Dans une certaine mesure, il est déjà parvenu à endosser le manteau du pragmatique tout en composant avec l’extrême-droite. Certes, peut-être qu’il n’a pas aussi bien réussi qu’il aurait voulu : après tout, Biden ne l’a pas reçu officiellement à la Maison Blanche par exemple. Mais je ne pense pas fondamentalement qu’il change d’attitude. En réalité, il y a aussi fort à parier que beaucoup de pays ne vont pas s’opposer à une stratégie militaire très forte. Je ne pense pas du tout par exemple en Europe que la Hongrie, la Pologne ou la Slovaquie trouveront quelque chose à y redire. Le positionnement de l’Italie de Meloni sera aussi à suivre de près. De nombreux dirigeants pourraient même prendre la réaction israélienne comme un point de référence dans un contexte de peur du terroriste et de l’arabe musulman répandu dans beaucoup de pays ou de mouvements d’extrême droite européens.

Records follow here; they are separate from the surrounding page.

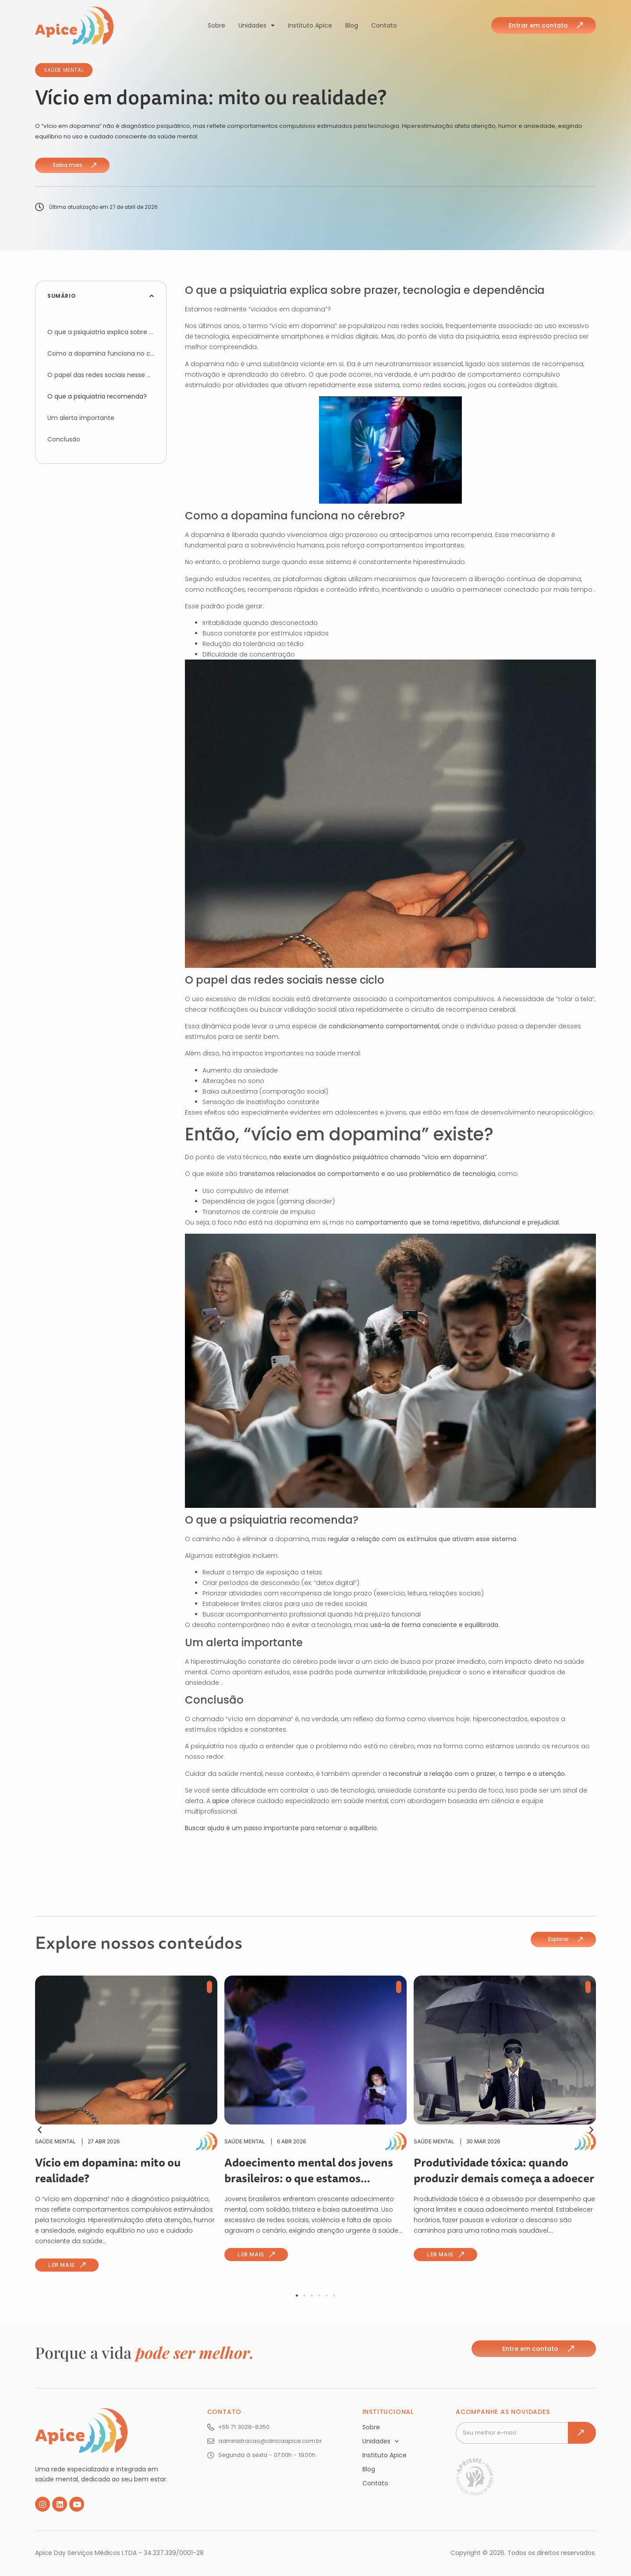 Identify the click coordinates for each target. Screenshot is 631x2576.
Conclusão (63, 439)
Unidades (256, 25)
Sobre (216, 25)
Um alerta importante (80, 417)
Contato (384, 25)
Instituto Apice (310, 25)
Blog (351, 25)
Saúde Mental (64, 70)
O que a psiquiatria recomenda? (97, 396)
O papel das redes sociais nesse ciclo (100, 375)
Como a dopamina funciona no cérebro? (100, 353)
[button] (152, 296)
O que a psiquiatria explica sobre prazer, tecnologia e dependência (100, 332)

Parmi les nouveautés tactiques de cette séquence, la plus tragique est la capture systématique d’otages en territoire israélien, qui met particulièrement en difficulté l’armée et qui rend certaines décisions politiques extrêmement difficiles. Pourquoi la figure de l’otage est-elle si fondamentale et quel ressort mobilise-t-elle dans cette société israélienne ?
Il faut se souvenir que lorsque Gilad Shalit a été libéré, il a été échangé contre mille Palestiniens. Comment expliquer cela ? Cette dimension est liée à une conception du groupe et de la solidarité qui est très particulière à Israël. Elle va plus loin que le respect des droits humains, il faut rechercher ses origines dans le sentiment d’être un tout petit groupe extrêmement solidaire et de voir la vie comme la valeur suprême. C’est ce qui fait que les Israéliens ont été prêts à faire ce genre de marchandage.
Pour autant, il va y avoir un débat là-dessus. Un autre suprémaciste au gouvernement a déjà déclaré publiquement que, aussi cruel que cela puisse être, il allait falloir renoncer aux otages pour bombarder Gaza. Je pense que la politique à suivre vis-à-vis des otages va être en fait le principal point de débat dans les prochains jours. Là encore, on est confrontés à l’absence de précédents : alors qu’on prenait toujours en otages des soldats, le fait d’avoir des civils retenus par le Hamas change la donne. Ce crime contre l’humanité — ajouté aux autres — fera du Hamas et du Djihad Islamique une entité aussi effrayante que Al-Qaïda ou Daesh.
Pensez-vous que le modus operandi de la prise d’otage de civils pourrait avoir un effet sur la perception du Hamas par ses soutiens ?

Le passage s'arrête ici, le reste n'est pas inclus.